> **WHAT YOU SHOULD DO**
Could the lines from the line bearing "Jeg arbeider tredimensjonalt og med" to the end of the records below be copied exactly, with the pictures left out and no other lines added?

> **INPUT RECORDS**
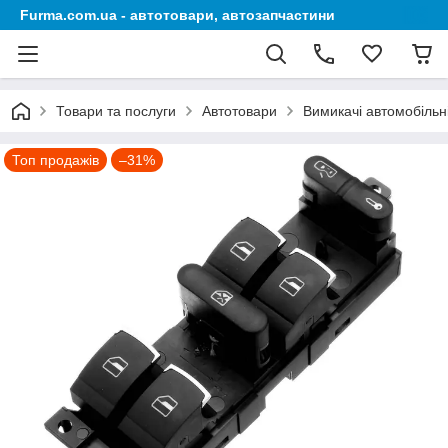
Furma.com.ua - автотовари, автозапчастини
Товари та послуги
Автотовари
Вимикачі автомобільн
Топ продажів
–31%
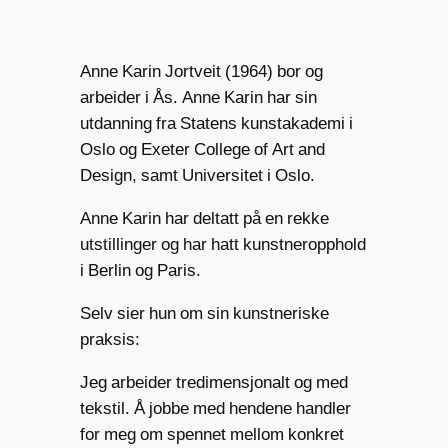
Anne Karin Jortveit (1964) bor og
arbeider i Ås. Anne Karin har sin
utdanning fra Statens kunstakademi i
Oslo og Exeter College of Art and
Design, samt Universitet i Oslo.
Anne Karin har deltatt på en rekke
utstillinger og har hatt kunstneropphold
i Berlin og Paris.
Selv sier hun om sin kunstneriske
praksis:
Jeg arbeider tredimensjonalt og med
tekstil. Å jobbe med hendene handler
for meg om spennet mellom konkret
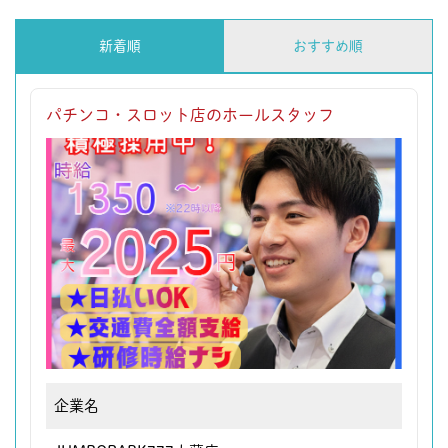
新着順
おすすめ順
パチンコ・スロット店のホールスタッフ
企業名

> **THE ANSWER**
Jeg arbeider tredimensjonalt og med
tekstil. Å jobbe med hendene handler
for meg om spennet mellom konkret
新着順
おすすめ順
パチンコ・スロット店のホールスタッフ
企業名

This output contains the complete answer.